Your measure makes the default Internet assumption that all works may not be joined to other works without express permission. This is opposite to the spirit and the technical reality of the Internet.
frayingPerson was signed in when posted  9
06-19-2002 12:05 AM ET (US)
Here's the thing I don't understand about the NPR form: They want me to tell them where the "NPR content" would appear. When does a link become content?
frayingPerson was signed in when posted  8
06-18-2002 11:53 PM ET (US)
Faming is not just linking, Cory. Don't be bombastic. One loads a page into your browser and one doesn't. And one has case law on it and one doesn't. You may not like the ruling, but it's there, and, frankly, I'm glad it is.
Cory DoctorowPerson was signed in when posted  7
06-18-2002 11:51 PM ET (US)
Ever use Google Image Search? The framing it does of its detailed search results are a perfect example of the kind of unauthorized framing that is both useful and important.
Cory DoctorowPerson was signed in when posted  6
06-18-2002 11:45 PM ET (US)
Framing is JUST LINKING. Inline linking, but linking nonetheless.
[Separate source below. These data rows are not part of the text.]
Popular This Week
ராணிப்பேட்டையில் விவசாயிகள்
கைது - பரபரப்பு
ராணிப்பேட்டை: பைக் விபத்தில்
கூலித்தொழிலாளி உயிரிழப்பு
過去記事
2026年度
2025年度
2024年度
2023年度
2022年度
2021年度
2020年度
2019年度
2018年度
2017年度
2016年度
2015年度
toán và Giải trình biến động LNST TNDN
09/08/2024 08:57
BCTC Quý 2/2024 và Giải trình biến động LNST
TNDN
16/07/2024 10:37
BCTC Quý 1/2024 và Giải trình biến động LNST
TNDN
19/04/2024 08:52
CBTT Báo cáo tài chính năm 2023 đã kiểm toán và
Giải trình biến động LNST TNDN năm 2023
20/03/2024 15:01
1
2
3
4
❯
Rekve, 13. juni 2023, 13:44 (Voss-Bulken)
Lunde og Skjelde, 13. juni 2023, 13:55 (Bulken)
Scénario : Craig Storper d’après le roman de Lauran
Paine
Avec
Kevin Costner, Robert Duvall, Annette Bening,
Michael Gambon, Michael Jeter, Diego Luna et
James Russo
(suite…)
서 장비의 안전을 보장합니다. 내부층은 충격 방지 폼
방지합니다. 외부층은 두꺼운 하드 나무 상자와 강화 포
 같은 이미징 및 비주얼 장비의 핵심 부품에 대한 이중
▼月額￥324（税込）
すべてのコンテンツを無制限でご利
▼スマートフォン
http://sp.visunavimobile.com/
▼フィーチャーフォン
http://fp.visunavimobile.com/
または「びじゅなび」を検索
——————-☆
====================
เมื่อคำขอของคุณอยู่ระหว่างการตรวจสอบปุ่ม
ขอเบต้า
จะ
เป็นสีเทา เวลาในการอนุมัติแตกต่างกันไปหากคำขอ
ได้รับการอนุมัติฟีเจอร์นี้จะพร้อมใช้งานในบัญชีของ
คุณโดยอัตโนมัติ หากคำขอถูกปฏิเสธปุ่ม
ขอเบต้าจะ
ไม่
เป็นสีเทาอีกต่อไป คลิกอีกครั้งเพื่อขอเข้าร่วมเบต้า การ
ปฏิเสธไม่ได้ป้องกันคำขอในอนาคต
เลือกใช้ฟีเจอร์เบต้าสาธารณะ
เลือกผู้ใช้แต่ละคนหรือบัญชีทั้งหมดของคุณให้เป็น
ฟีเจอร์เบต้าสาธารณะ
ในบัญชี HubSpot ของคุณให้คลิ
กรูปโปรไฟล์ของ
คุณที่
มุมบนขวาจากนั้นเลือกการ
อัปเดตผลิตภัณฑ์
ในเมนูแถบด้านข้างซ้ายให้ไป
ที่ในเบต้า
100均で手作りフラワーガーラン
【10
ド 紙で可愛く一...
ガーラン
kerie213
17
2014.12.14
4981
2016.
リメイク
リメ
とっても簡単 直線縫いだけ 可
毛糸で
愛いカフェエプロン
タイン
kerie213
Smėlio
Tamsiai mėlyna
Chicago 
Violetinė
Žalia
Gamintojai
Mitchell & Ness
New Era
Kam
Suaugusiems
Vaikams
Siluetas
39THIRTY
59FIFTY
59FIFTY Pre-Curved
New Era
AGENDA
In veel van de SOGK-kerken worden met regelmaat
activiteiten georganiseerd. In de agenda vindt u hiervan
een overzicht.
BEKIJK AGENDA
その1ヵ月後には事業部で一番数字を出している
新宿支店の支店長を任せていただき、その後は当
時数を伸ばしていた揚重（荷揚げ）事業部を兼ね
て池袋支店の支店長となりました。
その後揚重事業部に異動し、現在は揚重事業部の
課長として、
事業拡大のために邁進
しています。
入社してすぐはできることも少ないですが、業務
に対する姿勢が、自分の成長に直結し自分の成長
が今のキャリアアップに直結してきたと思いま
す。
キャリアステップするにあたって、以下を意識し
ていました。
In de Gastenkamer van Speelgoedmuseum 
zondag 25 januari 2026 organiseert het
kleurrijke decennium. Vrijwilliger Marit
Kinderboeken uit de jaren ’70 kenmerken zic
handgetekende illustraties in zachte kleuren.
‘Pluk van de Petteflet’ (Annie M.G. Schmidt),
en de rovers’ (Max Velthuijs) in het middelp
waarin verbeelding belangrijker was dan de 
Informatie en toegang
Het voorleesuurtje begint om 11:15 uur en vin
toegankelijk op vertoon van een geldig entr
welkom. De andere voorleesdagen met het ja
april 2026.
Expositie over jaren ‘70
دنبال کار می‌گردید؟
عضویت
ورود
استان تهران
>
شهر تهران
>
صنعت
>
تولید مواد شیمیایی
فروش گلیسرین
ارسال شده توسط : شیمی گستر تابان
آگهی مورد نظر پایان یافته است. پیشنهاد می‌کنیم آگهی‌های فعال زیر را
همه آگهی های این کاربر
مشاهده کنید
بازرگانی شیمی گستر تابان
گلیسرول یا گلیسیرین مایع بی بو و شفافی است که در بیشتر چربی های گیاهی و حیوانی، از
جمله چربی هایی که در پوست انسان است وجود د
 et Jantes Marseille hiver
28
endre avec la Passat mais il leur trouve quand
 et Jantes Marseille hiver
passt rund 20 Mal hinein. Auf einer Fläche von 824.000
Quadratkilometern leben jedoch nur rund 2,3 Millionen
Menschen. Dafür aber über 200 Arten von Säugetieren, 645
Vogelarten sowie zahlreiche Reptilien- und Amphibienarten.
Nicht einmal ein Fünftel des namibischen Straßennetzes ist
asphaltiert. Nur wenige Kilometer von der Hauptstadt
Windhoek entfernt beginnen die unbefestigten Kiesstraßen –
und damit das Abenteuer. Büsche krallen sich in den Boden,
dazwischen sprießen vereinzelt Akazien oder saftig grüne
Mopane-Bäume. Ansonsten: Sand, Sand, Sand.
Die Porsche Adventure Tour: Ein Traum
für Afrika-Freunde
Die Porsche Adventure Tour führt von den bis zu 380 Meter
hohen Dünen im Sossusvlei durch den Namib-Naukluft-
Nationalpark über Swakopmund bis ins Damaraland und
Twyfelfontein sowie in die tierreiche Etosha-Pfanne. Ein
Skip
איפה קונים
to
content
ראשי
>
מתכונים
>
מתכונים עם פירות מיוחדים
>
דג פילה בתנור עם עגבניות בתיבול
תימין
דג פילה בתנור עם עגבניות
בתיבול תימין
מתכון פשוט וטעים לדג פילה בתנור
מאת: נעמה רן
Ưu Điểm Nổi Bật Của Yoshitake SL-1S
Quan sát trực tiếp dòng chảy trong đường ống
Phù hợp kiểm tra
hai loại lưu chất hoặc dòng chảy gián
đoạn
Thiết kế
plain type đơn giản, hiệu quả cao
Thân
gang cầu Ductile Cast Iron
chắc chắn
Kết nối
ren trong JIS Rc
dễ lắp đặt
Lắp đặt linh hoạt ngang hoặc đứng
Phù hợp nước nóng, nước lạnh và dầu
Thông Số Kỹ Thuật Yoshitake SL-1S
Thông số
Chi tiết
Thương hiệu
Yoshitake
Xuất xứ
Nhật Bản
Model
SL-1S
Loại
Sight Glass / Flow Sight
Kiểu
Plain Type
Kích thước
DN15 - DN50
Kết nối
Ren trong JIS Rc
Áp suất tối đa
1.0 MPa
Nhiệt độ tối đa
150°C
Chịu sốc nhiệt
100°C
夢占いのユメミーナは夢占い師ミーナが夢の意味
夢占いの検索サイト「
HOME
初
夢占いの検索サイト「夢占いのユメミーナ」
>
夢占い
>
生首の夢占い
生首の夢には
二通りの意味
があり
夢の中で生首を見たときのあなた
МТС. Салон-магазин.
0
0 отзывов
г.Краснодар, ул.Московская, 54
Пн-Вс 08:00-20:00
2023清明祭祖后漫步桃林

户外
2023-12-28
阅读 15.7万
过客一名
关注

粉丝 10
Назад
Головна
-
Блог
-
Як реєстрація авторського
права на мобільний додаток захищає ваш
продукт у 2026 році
If NPR -- or you -- want to keep your material from being framed, you have three choices:

* Don't put it on the Internet

* Reconfigure your httpd to block offsite referrers

* Run frame-busting javascript in your pages

The case-law has not been upheld by the supremes, and the case you refer to is rotten precedent for a free and open Internet.
Joël HuxtablePerson was signed in when posted  5
06-18-2002 11:32 PM ET (US)
Uh - excuse me! NPR. National PUBLIC Radio. I believe my taxes as well as yours and their constant begging for money indicates that we are all at liberty to do with NPR as we please.
frayingPerson was signed in when posted  4
06-18-2002 11:13 PM ET (US)
Oh come on Cory, there's case law on this and you know it. Framing is illegal for good reason - I wouldn't want someone framing my site with their ads and making money off my hard work (which is exactly what the case was about).

The linking thing is silly, but I agree with the framing decision - and so do the courts.